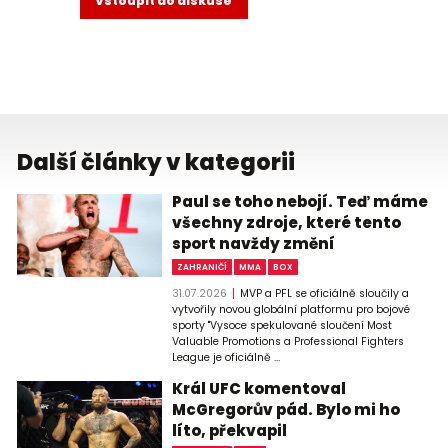
Vstoupit do diskuse
Další články v kategorii
Paul se toho nebojí. Teď máme
všechny zdroje, které tento
sport navždy změní
ZAHRANIČÍ
MMA
BOX
31.07.2026
MVP a PFL se oficiálně sloučily a
vytvořily novou globální platformu pro bojové
sporty "Vysoce spekulované sloučení Most
Valuable Promotions a Professional Fighters
League je oficiálně ...
Král UFC komentoval
McGregorův pád. Bylo mi ho
líto, překvapil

◆ **About this task**: All records are to be reproduced exactly; the pictures are to be omitted.

◆ **Answer for this exercise**:
Vstoupit do diskuse
Další články v kategorii
Paul se toho nebojí. Teď máme
všechny zdroje, které tento
sport navždy změní
ZAHRANIČÍ
MMA
BOX
31.07.2026
MVP a PFL se oficiálně sloučily a
vytvořily novou globální platformu pro bojové
sporty "Vysoce spekulované sloučení Most
Valuable Promotions a Professional Fighters
League je oficiálně ...
Král UFC komentoval
McGregorův pád. Bylo mi ho
líto, překvapil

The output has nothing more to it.